- Texte visé : Texte de la commission sur la proposition de loi, adoptée par le Sénat, après engagement de la procédure accélérée, visant à améliorer les moyens d’action de l’Agence de gestion et de recouvrement des avoirs saisis et confisqués et à faciliter l’exercice des missions d’expert judiciaire (n°2349)., n° 2840-A0
- Stade de lecture : 1ère lecture (2ème assemblée saisie)
- Examiné par : Assemblée nationale (séance publique)
Sous réserve de son traitement par les services de l'Assemblée nationale et de sa recevabilité
I. – À l’alinéa 4, substituer au mot :
« soixante »
le mot :
« trente ».
II. – En conséquence, au même alinéa 4 substituer aux mots :
« de la certification de l’état ou »
les mots :
« du dépôt ».
III. – En conséquence, audit alinéa 4 substituer aux mots :
« l’autorité judiciaire »
les mots :
« le prestataire ».
Cet amendement du groupe Socialistes et apparentés vise à renforcer la protection des experts judiciaires, interprètes, traducteurs en réduisant les délais de paiement des frais de justice.
Initialement le texte prévoyait un délai maximal fixé à 180 jours, ce qui aurait eu pour effet de fragiliser leur situation déjà précaire. Le travail en commission a permis une amélioration en le fixant à 60 jours.
Le présent amendement propose donc de réduire ce délai à 30 jours.
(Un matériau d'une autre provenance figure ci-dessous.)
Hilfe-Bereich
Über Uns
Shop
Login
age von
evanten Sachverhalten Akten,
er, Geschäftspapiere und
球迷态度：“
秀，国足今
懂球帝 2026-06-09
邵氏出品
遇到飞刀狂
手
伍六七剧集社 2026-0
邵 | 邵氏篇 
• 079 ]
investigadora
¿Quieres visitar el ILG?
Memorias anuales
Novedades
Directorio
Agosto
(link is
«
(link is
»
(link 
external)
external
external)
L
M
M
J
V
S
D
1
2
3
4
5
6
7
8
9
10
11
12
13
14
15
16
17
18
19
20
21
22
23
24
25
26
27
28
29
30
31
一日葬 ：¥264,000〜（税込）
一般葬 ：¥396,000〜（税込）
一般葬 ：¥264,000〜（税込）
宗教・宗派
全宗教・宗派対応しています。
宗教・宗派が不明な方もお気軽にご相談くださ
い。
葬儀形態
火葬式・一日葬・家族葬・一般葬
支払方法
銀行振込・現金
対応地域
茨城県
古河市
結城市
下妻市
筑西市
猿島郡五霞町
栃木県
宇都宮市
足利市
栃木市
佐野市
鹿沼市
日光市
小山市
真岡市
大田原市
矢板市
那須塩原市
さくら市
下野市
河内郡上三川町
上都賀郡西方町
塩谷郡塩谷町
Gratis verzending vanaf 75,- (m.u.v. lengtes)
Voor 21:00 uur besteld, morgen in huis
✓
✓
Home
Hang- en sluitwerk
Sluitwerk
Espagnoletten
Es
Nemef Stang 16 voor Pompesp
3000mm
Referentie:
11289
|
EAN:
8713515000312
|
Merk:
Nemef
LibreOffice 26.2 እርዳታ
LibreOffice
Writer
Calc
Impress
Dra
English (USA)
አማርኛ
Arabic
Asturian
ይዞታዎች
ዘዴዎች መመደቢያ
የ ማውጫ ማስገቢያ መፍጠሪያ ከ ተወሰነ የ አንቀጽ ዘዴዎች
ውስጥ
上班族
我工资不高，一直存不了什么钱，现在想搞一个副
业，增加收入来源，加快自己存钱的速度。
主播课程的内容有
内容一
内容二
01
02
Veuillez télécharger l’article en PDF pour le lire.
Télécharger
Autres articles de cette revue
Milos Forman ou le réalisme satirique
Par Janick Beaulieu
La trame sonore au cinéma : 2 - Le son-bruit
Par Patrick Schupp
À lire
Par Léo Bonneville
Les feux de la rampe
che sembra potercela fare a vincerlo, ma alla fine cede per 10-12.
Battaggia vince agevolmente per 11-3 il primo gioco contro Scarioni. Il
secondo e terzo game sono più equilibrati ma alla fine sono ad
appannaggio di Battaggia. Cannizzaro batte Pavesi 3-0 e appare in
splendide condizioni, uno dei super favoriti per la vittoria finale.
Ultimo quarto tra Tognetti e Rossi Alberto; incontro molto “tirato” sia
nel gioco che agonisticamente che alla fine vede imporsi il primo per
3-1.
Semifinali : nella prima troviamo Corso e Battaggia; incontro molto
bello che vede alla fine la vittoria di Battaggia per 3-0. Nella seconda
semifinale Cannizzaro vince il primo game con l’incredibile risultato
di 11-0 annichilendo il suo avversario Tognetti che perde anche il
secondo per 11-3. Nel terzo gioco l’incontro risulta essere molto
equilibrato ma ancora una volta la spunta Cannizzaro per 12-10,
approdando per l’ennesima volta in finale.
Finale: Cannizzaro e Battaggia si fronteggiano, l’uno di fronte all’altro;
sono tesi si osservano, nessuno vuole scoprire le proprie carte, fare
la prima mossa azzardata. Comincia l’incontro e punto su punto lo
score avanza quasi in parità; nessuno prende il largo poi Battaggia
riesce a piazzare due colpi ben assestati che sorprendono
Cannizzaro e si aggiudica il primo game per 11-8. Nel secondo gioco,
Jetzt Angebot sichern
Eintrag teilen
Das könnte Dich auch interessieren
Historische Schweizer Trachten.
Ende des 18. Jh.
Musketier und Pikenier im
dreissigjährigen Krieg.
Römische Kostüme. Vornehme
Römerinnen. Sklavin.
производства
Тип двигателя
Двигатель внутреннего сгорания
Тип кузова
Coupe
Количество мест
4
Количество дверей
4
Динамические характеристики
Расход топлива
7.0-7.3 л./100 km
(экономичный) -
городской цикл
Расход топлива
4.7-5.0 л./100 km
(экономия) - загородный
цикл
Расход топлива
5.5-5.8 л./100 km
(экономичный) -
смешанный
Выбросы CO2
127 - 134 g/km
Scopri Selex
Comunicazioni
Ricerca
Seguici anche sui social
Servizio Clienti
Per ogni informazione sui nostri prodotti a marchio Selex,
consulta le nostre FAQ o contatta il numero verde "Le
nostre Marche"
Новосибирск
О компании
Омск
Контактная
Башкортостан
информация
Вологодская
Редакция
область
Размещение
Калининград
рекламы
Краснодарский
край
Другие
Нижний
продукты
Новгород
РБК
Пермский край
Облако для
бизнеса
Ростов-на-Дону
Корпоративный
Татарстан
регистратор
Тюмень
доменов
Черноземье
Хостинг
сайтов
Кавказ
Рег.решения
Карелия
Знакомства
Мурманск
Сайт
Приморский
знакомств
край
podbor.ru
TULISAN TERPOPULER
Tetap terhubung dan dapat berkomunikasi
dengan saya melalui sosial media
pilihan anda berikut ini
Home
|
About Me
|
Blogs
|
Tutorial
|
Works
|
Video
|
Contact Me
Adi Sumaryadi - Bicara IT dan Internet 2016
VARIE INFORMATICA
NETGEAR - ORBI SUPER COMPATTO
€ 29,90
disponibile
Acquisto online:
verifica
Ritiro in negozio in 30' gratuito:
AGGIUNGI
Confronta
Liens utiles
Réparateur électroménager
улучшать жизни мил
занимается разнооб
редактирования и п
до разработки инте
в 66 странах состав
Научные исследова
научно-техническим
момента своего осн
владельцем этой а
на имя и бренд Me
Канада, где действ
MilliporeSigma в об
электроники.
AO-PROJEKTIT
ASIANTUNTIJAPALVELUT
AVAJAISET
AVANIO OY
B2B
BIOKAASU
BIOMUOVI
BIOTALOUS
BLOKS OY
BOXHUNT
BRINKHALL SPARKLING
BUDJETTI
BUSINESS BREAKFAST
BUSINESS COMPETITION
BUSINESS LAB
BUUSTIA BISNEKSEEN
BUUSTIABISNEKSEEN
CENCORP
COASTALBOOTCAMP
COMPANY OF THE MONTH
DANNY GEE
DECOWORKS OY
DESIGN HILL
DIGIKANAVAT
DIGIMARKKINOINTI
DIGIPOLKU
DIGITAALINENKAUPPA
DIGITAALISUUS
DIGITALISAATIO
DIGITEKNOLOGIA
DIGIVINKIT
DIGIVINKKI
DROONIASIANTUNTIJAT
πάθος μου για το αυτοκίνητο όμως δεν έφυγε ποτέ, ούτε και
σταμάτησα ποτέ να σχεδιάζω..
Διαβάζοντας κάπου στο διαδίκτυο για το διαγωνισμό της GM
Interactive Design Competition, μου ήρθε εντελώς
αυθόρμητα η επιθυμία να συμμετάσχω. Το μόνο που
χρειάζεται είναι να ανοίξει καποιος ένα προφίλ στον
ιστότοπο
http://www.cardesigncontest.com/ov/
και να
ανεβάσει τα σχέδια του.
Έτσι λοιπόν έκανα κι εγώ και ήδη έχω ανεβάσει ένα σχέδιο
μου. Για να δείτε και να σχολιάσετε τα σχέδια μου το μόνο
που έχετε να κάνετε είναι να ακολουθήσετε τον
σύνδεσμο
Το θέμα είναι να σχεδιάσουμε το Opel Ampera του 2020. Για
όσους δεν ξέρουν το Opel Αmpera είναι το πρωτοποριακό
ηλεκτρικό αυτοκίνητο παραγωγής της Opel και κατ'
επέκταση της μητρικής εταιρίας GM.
Dans une question écrite au Garde des sceaux, Céline Thiébault-Martinez expliquait "à quel point les experts judiciaires occupent une place déterminante dans l'organisation et la bonne administration de la justice. Inscrits sur des listes établies par les cours d'appel, missionnés par décision judiciaire et soumis à prestation de serment, ils interviennent en qualité de collaborateurs occasionnels du service public et de la justice afin d'éclairer les magistrats dans des dossiers techniques ou scientifiques. Qu'il s'agisse d'expertises médicales, psychologiques, psychiatriques, techniques ou financières, leurs analyses constituent des éléments déterminants pour l'établissement des faits et la
manifestation de la vérité. Dans les procédures pénales, leurs interventions sont rémunérées par l'État au titre des frais de justice. La grande majorité d'entre eux exerce sous statut libéral et ne bénéficie pas des garanties financières attachées au statut public. Or plusieurs évolutions récentes suscitent une vive inquiétude parmi ces professionnels. Depuis 2013, les experts sont assujettis à la TVA et doivent reverser le montant au Trésor public même lorsque leurs honoraires n'ont pas encore été réglés par l'État. Par ailleurs, une proposition de loi récemment déposée par Nadine Bellurot au Sénat prévoit la possibilité de fixer un délai plafond de paiement des expertises judiciaires pouvant atteindre 180 jours. Une telle évolution interroge alors même que les délais de paiement observés sont déjà de l'ordre de 60 à 70 jours en moyenne, alors que le délai de droit commun applicable aux paiements de l'État est de 30 jours. Ce cumul de contraintes financières fait peser un risque réel de fragilisation structurelle du système d'expertise judiciaire. Il pourrait conduire à un désengagement progressif d'experts spécialisés, à une raréfaction du vivier disponible, à un allongement des délais d'instruction et, in fine, à une dégradation de la qualité des décisions rendues. Une telle évolution nourrirait l'inquiétude d'une justice affaiblie par des considérations budgétaires, au détriment de l'effectivité du procès équitable. Dans un contexte où la confiance des justiciables et notamment des victimes de violences sexistes et sexuelles est déjà profondément fragilisée par la faiblesse des taux de condamnation et la longueur des procédures, toute atteinte à la solidité de la chaîne judiciaire serait particulièrement préoccupante."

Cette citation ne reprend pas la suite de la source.